Patriot
Page 25
She checked her phone. Thirty six minutes. No messages.She ran back through the newsroom, but Alice caught her at the doors.
“Brooke - “
Brooke thrust the carryall, now containing her old clothes, into Alice’s hands.
“Burn this.”
The taxi was still at the curb, the driver increasingly twitchy. “You said three minutes. It’s been five. I could get a ticket, man”
“Shut up and drive,” Brooke said, waving two $100 bills, which he took and pocketed.
“Where to?”
“The Pentagon. We’ve got 30 minutes.”
“You’re the boss.”
Brooke checked her phone again as she waited in line to go though security in the Pentagon’s foyer. Nothing. Picking up her purse on the other side of the metal detector, she hurried down the blank gray hall to the surprisingly small press room on the ground floor. It was already almost full. Cameras from the networks filled the back and sides, their wires underfoot. The press pack was squeezed into the middle of the room, standing, for now, between the haphazard chairs, and gossiping. A few familiar faces nodded at Brooke as she entered, others just stared. This wasn’t her beat.
She found a spare seat on the end of the second row and sat down. In front was the small podium, backed by a blue curtain and simple oval sign, on which was written ‘Department of Defense.’
The room quieted as the press officer entered and made a statement on the investigation into the events in Chesapeake Bay two days ago. There was nothing new. No leads, no arrests. Heightened security at all ports. The assembled reporters digested this, each wondering what they were going to use to fill their column inches.
But the press officer was just the warm-up act. There was going to be a significant announcement on the war in Afghanistan.
Aides suddenly flooded in from a side door and stood, sober-suited and silent along the wall. The press officer took a few desultory questions, then gathered her papers and left. She didn’t greet the Secretary of State or Defense as they passed. The temperature in the room notched up a degree or two.
Brooke checked her phone and chewed her lip. Her insides were doing flips.
Johnson, the Secretary of Defense, began speaking. A few opening remarks, designed to get the hacks on his side. A few polite smiles in the room. Finally, he got to the meat of his statement.
“We believe that America is duty bound to meet the new challenges in Afghanistan head-on, and provide additional support to the Afghan people in their struggle for a democratic future. Therefore, plans for a drawdown will be put on hold, until such time as that country is strong enough to shoulder the burden of its own security.”
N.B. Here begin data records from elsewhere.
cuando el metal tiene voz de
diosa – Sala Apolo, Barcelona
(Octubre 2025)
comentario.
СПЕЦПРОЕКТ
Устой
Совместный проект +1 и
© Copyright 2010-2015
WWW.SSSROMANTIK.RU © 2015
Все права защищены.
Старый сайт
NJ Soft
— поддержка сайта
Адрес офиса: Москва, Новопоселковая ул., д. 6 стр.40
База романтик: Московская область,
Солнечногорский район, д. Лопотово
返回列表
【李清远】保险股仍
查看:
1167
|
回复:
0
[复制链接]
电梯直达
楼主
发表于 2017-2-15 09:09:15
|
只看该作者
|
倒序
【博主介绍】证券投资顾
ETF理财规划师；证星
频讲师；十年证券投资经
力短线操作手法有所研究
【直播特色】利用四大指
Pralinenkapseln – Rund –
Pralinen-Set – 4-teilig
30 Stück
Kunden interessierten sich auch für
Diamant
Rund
A murmur ran around the room.
“And so in the meantime, I can confirm we have agreed with other members of ISAF that the numbers of troops on the ground with be increased substantially. This will be effective immediately, with members of the 42nd Division leaving this evening....”
The statement went on, the details washing over Brooke as her colleagues scribbled and stared at the major U-turn in U.S. policy.
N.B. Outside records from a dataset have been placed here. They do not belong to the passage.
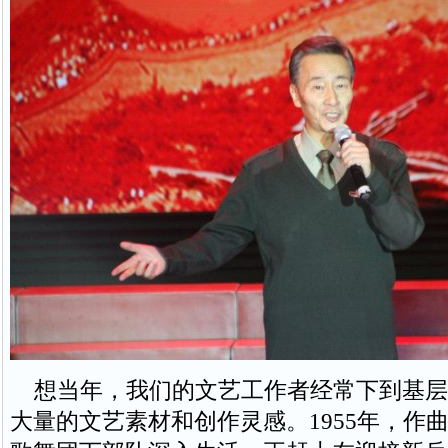
想当年，我们的文艺工作者经常下到基层
大量的文艺素材和创作灵感。1955年，作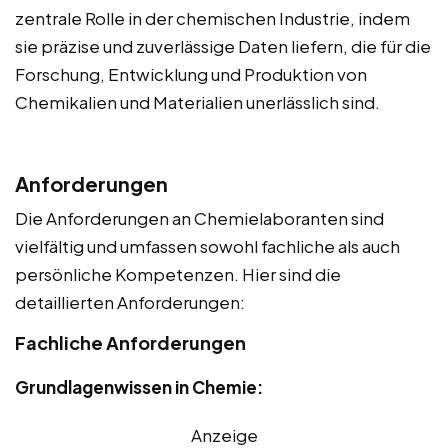
zentrale Rolle in der chemischen Industrie, indem
sie präzise und zuverlässige Daten liefern, die für die
Forschung, Entwicklung und Produktion von
Chemikalien und Materialien unerlässlich sind.
Anforderungen
Die Anforderungen an Chemielaboranten sind
vielfältig und umfassen sowohl fachliche als auch
persönliche Kompetenzen. Hier sind die
detaillierten Anforderungen:
Fachliche Anforderungen
Grundlagenwissen in Chemie:
Anzeige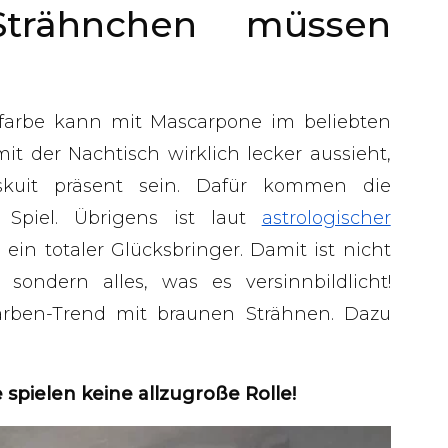
Strähnchen müssen
farbe kann mit Mascarpone im beliebten
t der Nachtisch wirklich lecker aussieht,
skuit präsent sein. Dafür kommen die
 Spiel. Übrigens ist laut
astrologischer
ein totaler Glücksbringer. Damit ist nicht
sondern alles, was es versinnbildlicht!
arben-Trend mit braunen Strähnen. Dazu
spielen keine allzugroße Rolle!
As Johnson finished speaking, there was a clamour of voices, but he picked out his favorite, as politicians always did. This time, it was Cohen, from the Philadelphia Inquirer
“Secretary Johnson, can you confirm...”
Brooke paid no attention, scanning her phone. Nothing. Was there coverage here? Yes. Battery? Fine. Her heart pounding, she realized Johnson wouldn’t take many questions at this time, but she had to keep him here. She thrust up her hand without any idea of what she was going to say.
Maybe it was her appearance. The Secretary noticed her, but didn’t recognize - or perhaps even know - her, and nodded.
“Brooke Kinley, the Daily Post.” Brooke tried to lick her lips, but her mouth was bone-dry and she could barely form the words. The Secretary of State stared at her, with a mixture of horror and confusion. At least he recognizes my name, she thought.
“Can I ask you, Mr. Secretary, to comment on the recent joint CIA and Department of Defense investigation into the businessman Jean Maynard, and his connection to the Apache Incident?”
Silence.
Johnson stared at her. He appeared completely blind-sided. Eventually, he said
“I’m aware of no such investigation.”
The clamour began again and Brooke felt a discreet buzz in her hand. She looked at the screen
Got it. Just as promised. Go for it. Emailing the details now. Scott. A second icon pinged on the top of the screen. She opened it and scrolled through the content.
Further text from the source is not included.